*** Recorded data ***
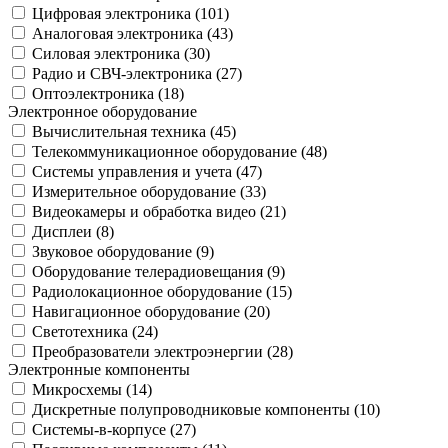
Цифровая электроника (
101
)
Аналоговая электроника (
43
)
Силовая электроника (
30
)
Радио и СВЧ-электроника (
27
)
Оптоэлектроника (
18
)
Электронное оборудование
Вычислительная техника (
45
)
Телекоммуникационное оборудование (
48
)
Системы управления и учета (
47
)
Измерительное оборудование (
33
)
Видеокамеры и обработка видео (
21
)
Дисплеи (
8
)
Звуковое оборудование (
9
)
Оборудование телерадиовещания (
9
)
Радиолокационное оборудование (
15
)
Навигационное оборудование (
20
)
Светотехника (
24
)
Преобразователи электроэнергии (
28
)
Электронные компоненты
Микросхемы (
14
)
Дискретные полупроводниковые компоненты (
10
)
Системы-в-корпусе (
27
)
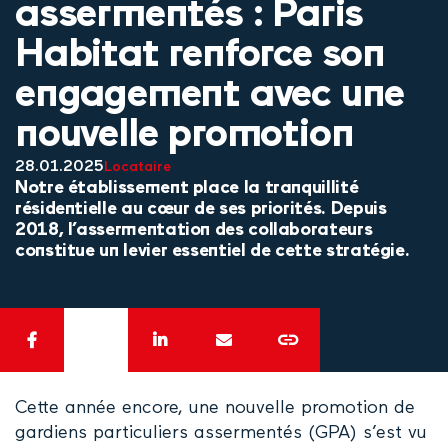
assermentés : Paris
Habitat renforce son
engagement avec une
nouvelle promotion
28.01.2025
Locataire
Notre établissement place la tranquillité
résidentielle au cœur de ses priorités. Depuis
2018, l’assermentation des collaborateurs
constitue un levier essentiel de cette stratégie.
Cette année encore, une nouvelle promotion de
gardiens particuliers assermentés (GPA) s’est vu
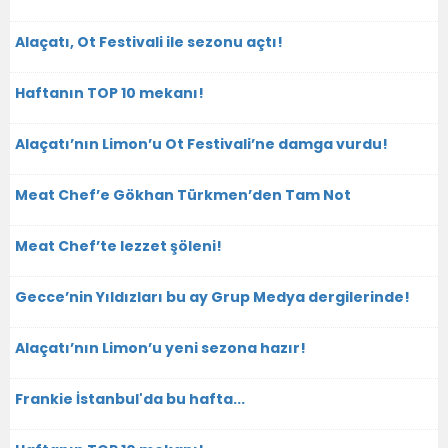
Alaçatı, Ot Festivali ile sezonu açtı!
Haftanın TOP 10 mekanı!
Alaçatı’nın Limon’u Ot Festivali’ne damga vurdu!
Meat Chef’e Gökhan Türkmen’den Tam Not
Meat Chef’te lezzet şöleni!
Gecce’nin Yıldızları bu ay Grup Medya dergilerinde!
Alaçatı’nın Limon’u yeni sezona hazır!
Frankie İstanbul'da bu hafta...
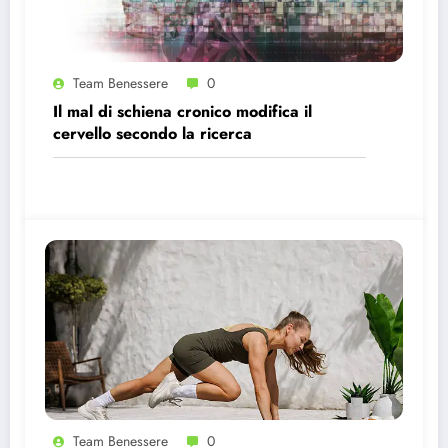
Team Benessere
0
Il mal di schiena cronico modifica il
cervello secondo la ricerca
Team Benessere
0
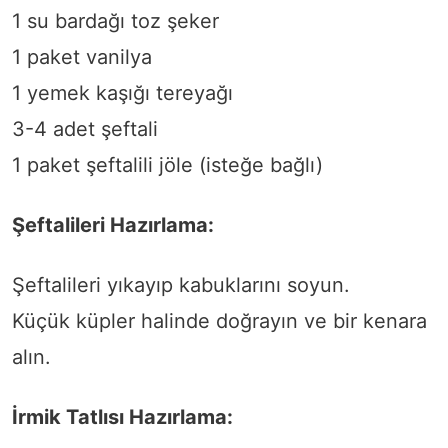
1 su bardağı toz şeker
1 paket vanilya
1 yemek kaşığı tereyağı
3-4 adet şeftali
1 paket şeftalili jöle (isteğe bağlı)
Şeftalileri Hazırlama:
Şeftalileri yıkayıp kabuklarını soyun.
Küçük küpler halinde doğrayın ve bir kenara
alın.
İrmik Tatlısı Hazırlama:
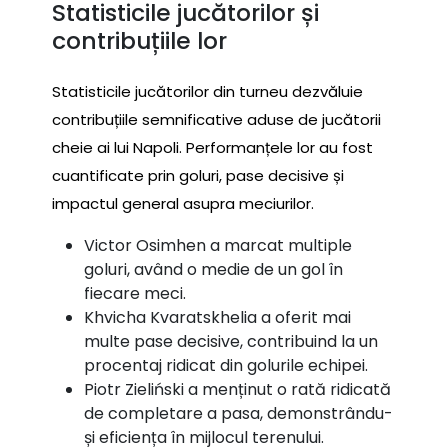
Statisticile jucătorilor și
contribuțiile lor
Statisticile jucătorilor din turneu dezvăluie
contribuțiile semnificative aduse de jucătorii
cheie ai lui Napoli. Performanțele lor au fost
cuantificate prin goluri, pase decisive și
impactul general asupra meciurilor.
Victor Osimhen a marcat multiple
goluri, având o medie de un gol în
fiecare meci.
Khvicha Kvaratskhelia a oferit mai
multe pase decisive, contribuind la un
procentaj ridicat din golurile echipei.
Piotr Zieliński a menținut o rată ridicată
de completare a pasa, demonstrându-
și eficiența în mijlocul terenului.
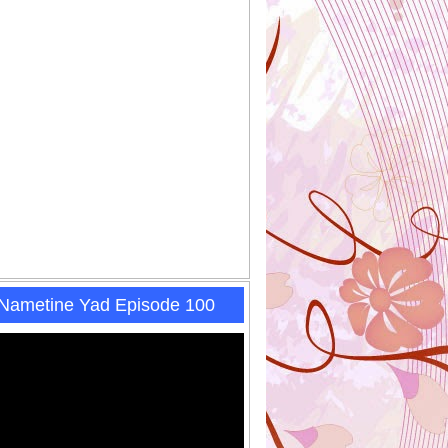
 Nametine Yad Episode 100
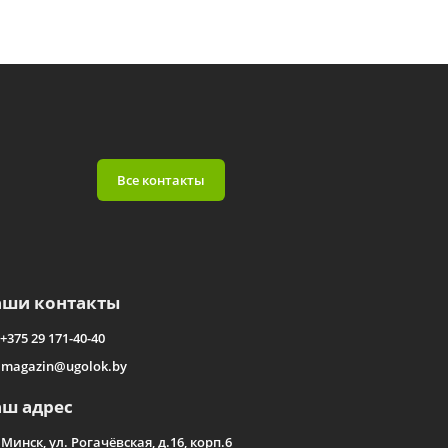
Все контакты
аши контакты
+375 29 171-40-40
magazin@ugolok.by
аш адрес
Минск, ул. Рогачёвская, д.16, корп.6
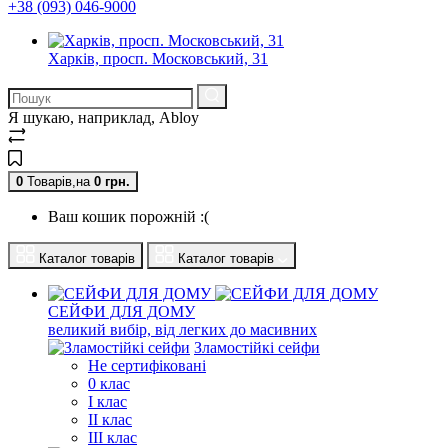
+38 (093) 046-9000
Харків, просп. Московський, 31
Я шукаю, наприклад,
Abloy
0
Товарів,
на
0
грн.
Ваш кошик порожній :(
Каталог товарів
Каталог товарів
СЕЙФИ ДЛЯ ДОМУ
великий вибір, від легких до масивних
Зламостійкі сейфи
Не сертифіковані
0 клас
I клас
II клас
III клас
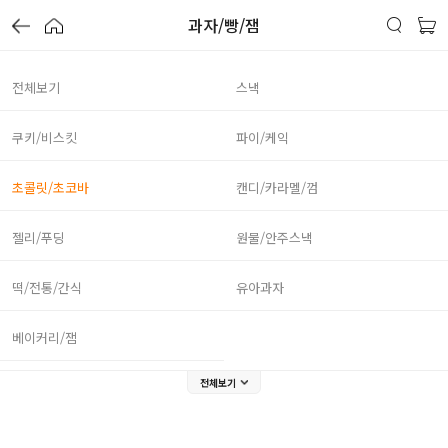
과자/빵/잼
전체보기
스낵
쿠키/비스킷
파이/케익
초콜릿/초코바
캔디/카라멜/껌
젤리/푸딩
원물/안주스낵
떡/전통/간식
유아과자
베이커리/잼
전체보기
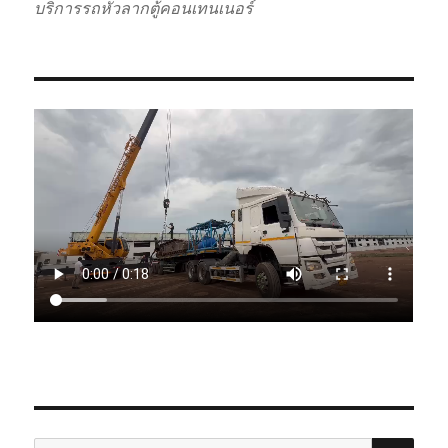
บริการรถหัวลากตู้คอนเทนเนอร์
SE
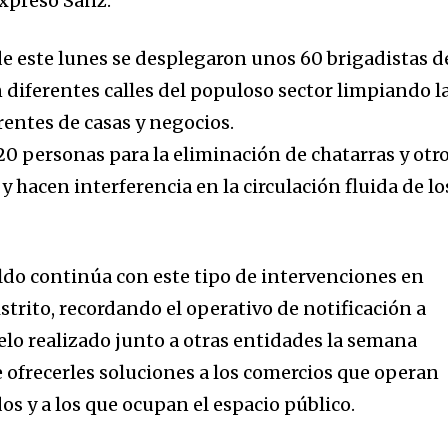
expresó Sanz.
 este lunes se desplegaron unos 60 brigadistas d
 diferentes calles del populoso sector limpiando l
frentes de casas y negocios.
0 personas para la eliminación de chatarras y otr
y hacen interferencia en la circulación fluida de lo
ildo continúa con este tipo de intervenciones en
istrito, recordando el operativo de notificación a
elo realizado junto a otras entidades la semana
e ofrecerles soluciones a los comercios que operan
os y a los que ocupan el espacio público.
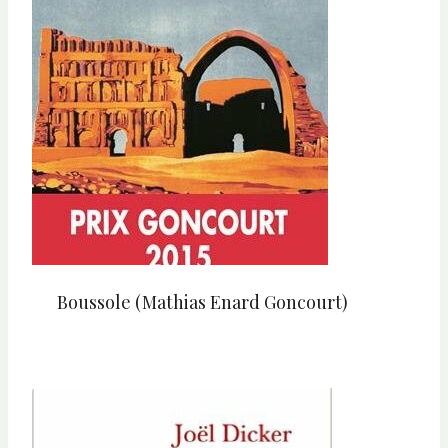
Boussole (Mathias Enard Goncourt)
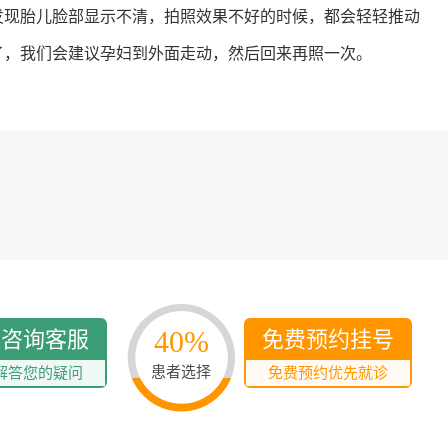
多发病的诊治，
发现胎儿脸部显示不清，拍照效果不好的时候，都会轻轻推动
固性阴道炎...
了，我们会建议孕妇到外面走动，然后回来再照一次。
咨询
预
40%
线咨询客服
免费预约挂号
患者选择
解答您的疑问
免费预约优先就诊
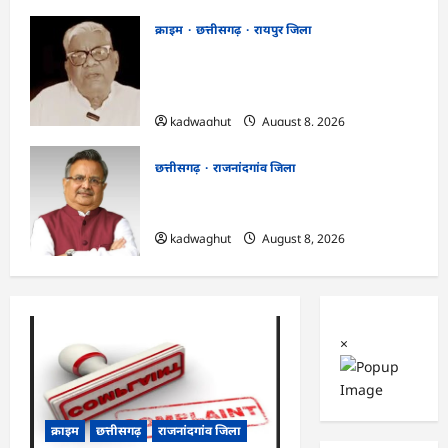
क्राइम
छत्तीसगढ़
रायपुर जिला
भगवान शिव पर कथित आपत्तिजनक टिप्पणी
मामला: छत्तीसगढ़ क्रिश्चियन फोरम के अध्यक्ष
अरुण पन्नालाल की जमानत खारिज
kadwaghut
August 8, 2026
छत्तीसगढ़
राजनांदगांव जिला
Rajnandgaon: विधानसभा अध्यक्ष डॉ. रमन
सिंह 9 एवं 10 अगस्त को जिले के प्रवास पर
kadwaghut
August 8, 2026
×
क्राइम
छत्तीसगढ़
राजनांदगांव जिला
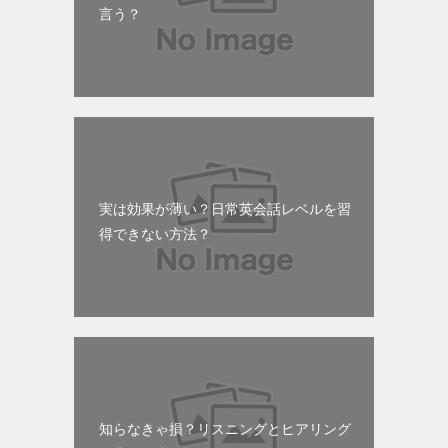
言う？
実は効果が薄い？日常英会話レベルを習
得できない方法？
知らなきゃ損？リスニングとヒアリング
***
### Exercise instructions
In the entries above, find the line with "Alaçatı, Ot Festivali ile sezonu açtı!" and the line with "contribuțiile lor". Write out exactly those two lines and every line between them, pictures excluded.

### Solution for this exercise
Alaçatı, Ot Festivali ile sezonu açtı!
Haftanın TOP 10 mekanı!
Alaçatı’nın Limon’u Ot Festivali’ne damga vurdu!
Meat Chef’e Gökhan Türkmen’den Tam Not
Meat Chef’te lezzet şöleni!
Gecce’nin Yıldızları bu ay Grup Medya dergilerinde!
Alaçatı’nın Limon’u yeni sezona hazır!
Frankie İstanbul'da bu hafta...
Team Benessere
0
Il mal di schiena cronico modifica il
cervello secondo la ricerca
Team Benessere
0
1 su bardağı toz şeker
1 paket vanilya
1 yemek kaşığı tereyağı
3-4 adet şeftali
1 paket şeftalili jöle (isteğe bağlı)
Şeftalileri Hazırlama:
Şeftalileri yıkayıp kabuklarını soyun.
Küçük küpler halinde doğrayın ve bir kenara
alın.
İrmik Tatlısı Hazırlama:
Statisticile jucătorilor și
contribuțiile lor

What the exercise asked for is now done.